Know: What do I already know?
Want: What questions do I have? What do I want to know?
Learn: What have I learned? How were my questions addressed?

Formal writing allows the opportunity to increase student comprehension by allowing the student to ask serious questions, analyze text, and then interpret meaning. By using a KWL organizer a student has specific goals in mind at the outset of the reading assignment. A KWL chart looks a lot like this:

In the Know column, after a topic has been decided on, a student will write down everything they know, without concern for formatting or chronology. The second step would then be to look for connected ideas. After the connected ideas have been located, the unnecessary details can be removed. Finally, the organized Know column will be complete. 

In the Want column, the student will then post questions pertaining to each area of their organized Know chart in which they have questions. For instance, should there be a break in the logic between two main ideas, the student would look to repair that break. The student then undertakes the task of research in order to answer these questions.

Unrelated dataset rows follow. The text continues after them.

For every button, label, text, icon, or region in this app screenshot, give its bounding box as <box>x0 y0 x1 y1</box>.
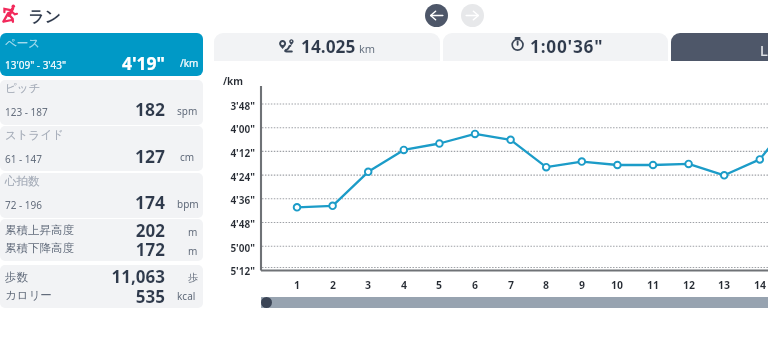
staticText: /km <box>180 56 199 70</box>
staticText: ラン <box>28 7 61 27</box>
staticText: L <box>760 40 768 60</box>
staticText: 5'12" <box>195 264 255 278</box>
staticText: 61 - 147 <box>5 152 43 166</box>
staticText: /km <box>183 74 243 88</box>
staticText: 13'09" - 3'43" <box>5 58 67 72</box>
staticText: ペース <box>5 36 41 50</box>
staticText: 4'19" <box>15 51 165 75</box>
button[interactable] <box>0 80 203 125</box>
staticText: 10 <box>605 278 629 292</box>
staticText: 4 <box>392 278 416 292</box>
staticText: 6 <box>463 278 487 292</box>
staticText: 14.025 <box>301 35 356 59</box>
staticText: cm <box>180 150 195 164</box>
button[interactable] <box>443 33 668 61</box>
button[interactable] <box>0 265 203 308</box>
staticText: 3'48" <box>195 99 255 113</box>
staticText: kcal <box>177 289 196 303</box>
staticText: 535 <box>15 285 165 308</box>
staticText: 182 <box>15 97 165 121</box>
staticText: 172 <box>15 238 165 261</box>
staticText: 歩数 <box>5 270 28 284</box>
staticText: 202 <box>15 219 165 242</box>
staticText: 4'48" <box>195 217 255 231</box>
staticText: 7 <box>499 278 523 292</box>
staticText: 累積下降高度 <box>5 241 74 255</box>
staticText: 心拍数 <box>5 174 40 188</box>
button[interactable] <box>671 33 768 61</box>
staticText: spm <box>177 104 198 118</box>
button[interactable] <box>214 33 440 61</box>
staticText: 4'36" <box>195 193 255 207</box>
staticText: ストライド <box>5 128 64 142</box>
button[interactable] <box>0 33 203 76</box>
staticText: 72 - 196 <box>5 198 43 212</box>
staticText: 4'12" <box>195 146 255 160</box>
staticText: 12 <box>677 278 701 292</box>
staticText: 5'00" <box>195 241 255 255</box>
staticText: ピッチ <box>5 81 41 95</box>
button[interactable]: Next <box>461 4 484 27</box>
staticText: m <box>188 244 198 258</box>
staticText: 3 <box>356 278 380 292</box>
staticText: 9 <box>570 278 594 292</box>
button[interactable] <box>0 219 203 261</box>
staticText: 8 <box>534 278 558 292</box>
button[interactable] <box>0 126 203 171</box>
button[interactable] <box>0 0 92 30</box>
staticText: 1:00'36" <box>530 35 604 59</box>
staticText: 4'00" <box>195 122 255 136</box>
staticText: 14 <box>748 278 768 292</box>
staticText: 11,063 <box>15 265 165 288</box>
button[interactable]: Scroll handle <box>261 297 272 308</box>
staticText: 歩 <box>188 271 198 284</box>
staticText: bpm <box>177 197 199 211</box>
staticText: 2 <box>321 278 345 292</box>
staticText: 13 <box>712 278 736 292</box>
staticText: 1 <box>285 278 309 292</box>
staticText: カロリー <box>5 288 52 302</box>
staticText: 累積上昇高度 <box>5 223 74 237</box>
staticText: 4'24" <box>195 170 255 184</box>
button[interactable]: Previous <box>425 4 448 27</box>
staticText: 123 - 187 <box>5 105 48 119</box>
staticText: 174 <box>15 190 165 214</box>
staticText: m <box>188 225 198 239</box>
staticText: 11 <box>641 278 665 292</box>
staticText: 5 <box>427 278 451 292</box>
staticText: 127 <box>15 144 165 168</box>
button[interactable] <box>0 173 203 218</box>
staticText: km <box>359 41 376 56</box>
button[interactable]: Scroll range <box>261 297 768 308</box>
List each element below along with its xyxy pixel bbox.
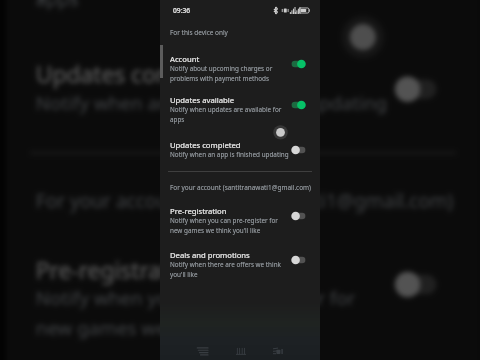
staticText: Notify when you can pre-register for new… <box>170 216 278 235</box>
button[interactable]: Updates completed <box>6 60 480 116</box>
staticText: Pre-registration <box>36 255 204 285</box>
button[interactable]: Switch off <box>394 270 438 299</box>
button[interactable]: Home <box>233 343 249 359</box>
button[interactable]: Account <box>160 54 320 83</box>
staticText: For this device only <box>170 28 228 37</box>
button[interactable]: Updates completed <box>160 140 320 159</box>
button[interactable]: Pre-registration <box>6 255 480 341</box>
button[interactable]: Updates available <box>6 0 480 12</box>
staticText: Notify when updates are available for ap… <box>36 0 367 12</box>
staticText: For your account (santitranawati1@gmail.… <box>170 183 312 192</box>
staticText: 09:36 <box>173 6 191 15</box>
button[interactable]: Switch off <box>291 211 306 221</box>
staticText: Notify when updates are available for ap… <box>170 105 282 124</box>
button[interactable]: Deals and promotions <box>160 250 320 279</box>
button[interactable]: Back <box>270 343 286 359</box>
staticText: Notify when an app is finished updating <box>170 150 289 159</box>
staticText: For your account (santitranawati1@gmail.… <box>36 187 456 214</box>
button[interactable]: Switch on <box>291 100 306 110</box>
button[interactable]: Pre-registration <box>160 206 320 235</box>
staticText: Notify about upcoming charges or problem… <box>170 64 273 83</box>
staticText: Updates completed <box>36 60 246 89</box>
staticText: Updates available <box>170 95 235 105</box>
button[interactable]: Switch off <box>394 74 438 104</box>
staticText: Notify when an app is finished updating <box>36 89 388 116</box>
staticText: Updates completed <box>170 140 241 150</box>
staticText: Notify when there are offers we think yo… <box>170 260 281 279</box>
staticText: Account <box>170 54 200 64</box>
button[interactable]: Recent apps <box>194 343 210 359</box>
button[interactable]: Switch off <box>291 145 306 155</box>
button[interactable]: Switch off <box>291 255 306 265</box>
staticText: Notify when you can pre-register for new… <box>36 285 356 341</box>
staticText: Pre-registration <box>170 206 227 216</box>
button[interactable]: Switch on <box>291 59 306 69</box>
staticText: Deals and promotions <box>170 250 250 260</box>
button[interactable]: Updates available <box>160 95 320 124</box>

The Learn column would then be the findings from the research that was completed as a result of the questions in the Want column. After all three columns are complete, the student is well prepared for formal writing. The basic steps are as follows:

brainstorm
collaborate
eliminate
summarize in an outline
construct sentences

Key to forming good Want questions are the five W's and the H:

Who
What 
When 
Where
Why 
How

Another way to organize information for formal writing is an "I-Chart."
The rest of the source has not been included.